Staff Writer Didi Akintemi
Math Teacher Neil Basu remembers a past Halloween at ASL when students dressed up as the Jamaican Olympic bobsled team. He acknowledges the legend connected to the team, and understands why students wanted to pay homage in their costume choice, yet wonders if the students were aware of what other connotations their choice of costume might have.
Every year, Halloween festivities create the possibility for cultures to be appropriated in timely racist ideals: the belief that people of marginalized groups are less than. Yet, it wasn’t until 2017 that Oxford Dictionary actually added the phrase “cultural appropriation” to their official lexicons, defining it as “the unacknowledged or inappropriate adoption of the customs, practices, ideas, etc. of one people or society by members of another and typically more dominant people or society.”

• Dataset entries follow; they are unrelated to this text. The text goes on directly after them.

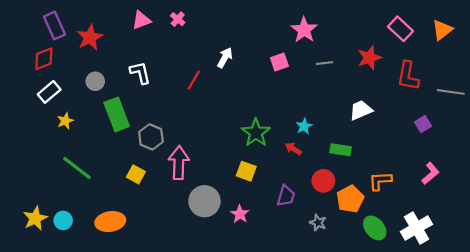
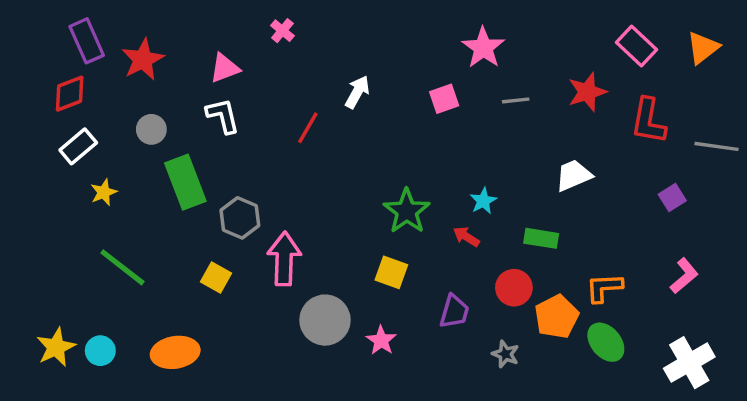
pink triangle: (141, 20) -> (225, 68), moved
green ellipse: (375, 228) -> (606, 342), moved
white cross: (417, 228) -> (689, 363), moved

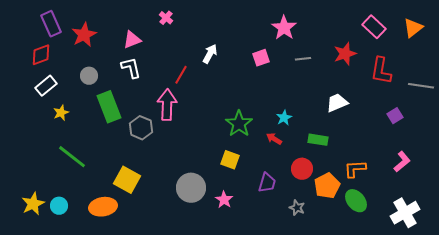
pink arrow: (284, 259) -> (167, 105), moved
yellow square: (216, 277) -> (127, 180), moved, size x1.5

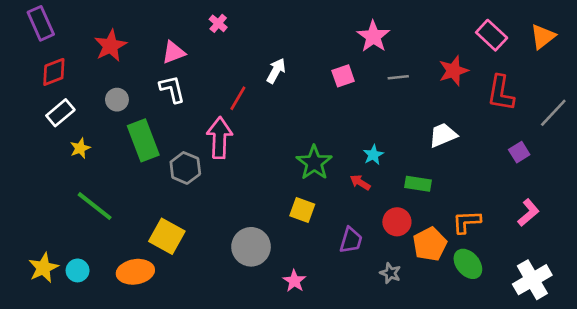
purple rectangle: (51, 24) -> (41, 23), moved
gray line: (421, 86) -> (553, 113), turned -55
pink star: (224, 200) -> (294, 281), moved

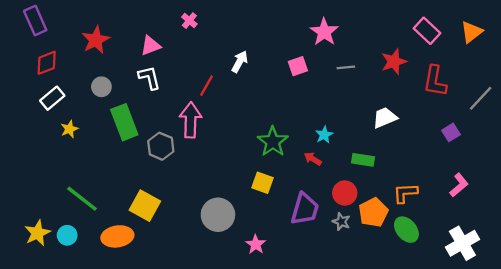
green line: (95, 206) -> (82, 199), moved
purple trapezoid: (351, 240) -> (305, 209), size x1.4
gray star: (390, 273) -> (341, 222), moved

In its most simplest definition, appropriation is the act of a privileged group misrepresenting and often times disrespecting a marginalized group and their culturally connected items.
For centuries, marginalized groups have faced oppression for their cultural differences from modern day Western societies. When Halloween comes around, marginalized groups often face people mocking their identity through various costumes. Basu, who is also the mentor for the Social Justice Council (SJC), believes that certain Halloween costumes take aspects from different cultures and cheapen the meaning of their trends or ideas for the punchline of a joke. He found this evident with the Jamaican bobsled costume. “Are you trying to make fun of [their looks]? Are you trying to do it so you can wear Afro wigs?” he said.
Culturally connected items such as Afros are often pinned to be the butt of the joke with little regard for the historical meaning.
The fashion industry often comes under fire for cultural insensitivity, with celebrities like Kim Kardashian receiving attention for frequently misrepresenting cultures. Olivia Benjamin-McDonald (’21) recognizes the double standards that come along with being a woman of color against the world of social media. She believes the problem lies with the fact that culturally significant items are appropriated for fashion rather than as a celebration of culture. “There is so much background and backlash that black women and men who wear cornrows would get. Compared to when [Kim Kardashian] wears it, she changes the name and gets called trendy,” Benjamin-McDonald said.
There’s a fine line between appreciation and appropriation when it comes to fashion, but Benjamin-McDonald believes there should be acceptance and recognition around the stigma black women and men get for it, whilst one group is penalized another is “edgy” or “stylish.”
While there has been gradual progress made to recognize and prevent cultural appropriation, there is still a long way to go. Movements such as the “My Culture is Not a Costume” campaign have gained national attention in their efforts to increase awareness. Vika Pertsovsky (’22) understands the frustration of the minority group, and although she struggles to relate entirely she believes it is important for people to take the issue seriously. “The fact that we are all diverse and so different from one another should be embraced and not misinterpreted by others, even for a Halloween costume,” she said.